## AIM OF THE TASK
Write out, word for word, the line that contains "The Intelligence Weekly Review" and each line after it down to the last line of the data below. Include nothing more.

--------------------------------------------------

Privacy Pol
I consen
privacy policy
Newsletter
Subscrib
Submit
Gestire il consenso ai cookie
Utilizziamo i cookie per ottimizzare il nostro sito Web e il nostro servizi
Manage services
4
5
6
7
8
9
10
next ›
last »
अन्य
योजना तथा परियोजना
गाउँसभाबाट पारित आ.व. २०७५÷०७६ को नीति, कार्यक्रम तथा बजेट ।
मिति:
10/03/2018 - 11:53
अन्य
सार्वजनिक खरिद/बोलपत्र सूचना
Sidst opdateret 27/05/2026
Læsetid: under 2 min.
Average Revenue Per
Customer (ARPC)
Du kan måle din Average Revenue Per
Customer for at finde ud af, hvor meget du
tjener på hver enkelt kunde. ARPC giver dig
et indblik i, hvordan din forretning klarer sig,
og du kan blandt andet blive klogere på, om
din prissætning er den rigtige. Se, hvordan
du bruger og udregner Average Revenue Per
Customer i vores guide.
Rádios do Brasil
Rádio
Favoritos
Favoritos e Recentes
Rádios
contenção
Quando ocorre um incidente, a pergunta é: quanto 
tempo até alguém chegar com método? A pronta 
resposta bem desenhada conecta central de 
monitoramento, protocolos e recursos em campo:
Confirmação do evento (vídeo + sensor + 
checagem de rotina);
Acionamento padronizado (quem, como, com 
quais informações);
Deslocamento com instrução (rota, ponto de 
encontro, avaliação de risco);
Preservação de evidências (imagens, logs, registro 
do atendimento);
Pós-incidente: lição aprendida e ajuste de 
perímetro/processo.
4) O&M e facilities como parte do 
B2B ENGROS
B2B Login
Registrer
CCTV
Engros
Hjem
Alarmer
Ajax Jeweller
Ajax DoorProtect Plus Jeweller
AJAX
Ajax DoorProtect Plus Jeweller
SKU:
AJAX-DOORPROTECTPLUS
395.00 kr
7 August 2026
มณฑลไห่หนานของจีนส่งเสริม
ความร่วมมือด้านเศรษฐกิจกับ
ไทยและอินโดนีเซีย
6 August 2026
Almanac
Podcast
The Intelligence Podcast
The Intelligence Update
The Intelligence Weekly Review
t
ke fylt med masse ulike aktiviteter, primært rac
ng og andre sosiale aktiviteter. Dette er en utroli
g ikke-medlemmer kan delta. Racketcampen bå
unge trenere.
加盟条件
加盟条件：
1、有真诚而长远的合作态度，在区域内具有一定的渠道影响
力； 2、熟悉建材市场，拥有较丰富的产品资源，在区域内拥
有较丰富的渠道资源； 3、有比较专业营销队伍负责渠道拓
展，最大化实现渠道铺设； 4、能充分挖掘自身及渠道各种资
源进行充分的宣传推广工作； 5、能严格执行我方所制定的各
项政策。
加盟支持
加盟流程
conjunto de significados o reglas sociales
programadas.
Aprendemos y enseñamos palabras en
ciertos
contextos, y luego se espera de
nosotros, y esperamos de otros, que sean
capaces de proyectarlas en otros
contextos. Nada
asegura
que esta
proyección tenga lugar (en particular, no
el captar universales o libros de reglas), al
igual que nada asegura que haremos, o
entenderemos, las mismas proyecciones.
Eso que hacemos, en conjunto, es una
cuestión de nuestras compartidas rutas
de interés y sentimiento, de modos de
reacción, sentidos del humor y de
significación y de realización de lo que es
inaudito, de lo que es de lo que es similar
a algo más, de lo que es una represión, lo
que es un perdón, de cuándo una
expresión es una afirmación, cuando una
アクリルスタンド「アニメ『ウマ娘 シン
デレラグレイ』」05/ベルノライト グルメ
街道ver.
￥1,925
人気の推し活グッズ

--------------------------------------------------

## YOUR RESPONSE
The Intelligence Weekly Review
t
ke fylt med masse ulike aktiviteter, primært rac
ng og andre sosiale aktiviteter. Dette er en utroli
g ikke-medlemmer kan delta. Racketcampen bå
unge trenere.
加盟条件
加盟条件：
1、有真诚而长远的合作态度，在区域内具有一定的渠道影响
力； 2、熟悉建材市场，拥有较丰富的产品资源，在区域内拥
有较丰富的渠道资源； 3、有比较专业营销队伍负责渠道拓
展，最大化实现渠道铺设； 4、能充分挖掘自身及渠道各种资
源进行充分的宣传推广工作； 5、能严格执行我方所制定的各
项政策。
加盟支持
加盟流程
conjunto de significados o reglas sociales
programadas.
Aprendemos y enseñamos palabras en
ciertos
contextos, y luego se espera de
nosotros, y esperamos de otros, que sean
capaces de proyectarlas en otros
contextos. Nada
asegura
que esta
proyección tenga lugar (en particular, no
el captar universales o libros de reglas), al
igual que nada asegura que haremos, o
entenderemos, las mismas proyecciones.
Eso que hacemos, en conjunto, es una
cuestión de nuestras compartidas rutas
de interés y sentimiento, de modos de
reacción, sentidos del humor y de
significación y de realización de lo que es
inaudito, de lo que es de lo que es similar
a algo más, de lo que es una represión, lo
que es un perdón, de cuándo una
expresión es una afirmación, cuando una
アクリルスタンド「アニメ『ウマ娘 シン
デレラグレイ』」05/ベルノライト グルメ
街道ver.
￥1,925
人気の推し活グッズ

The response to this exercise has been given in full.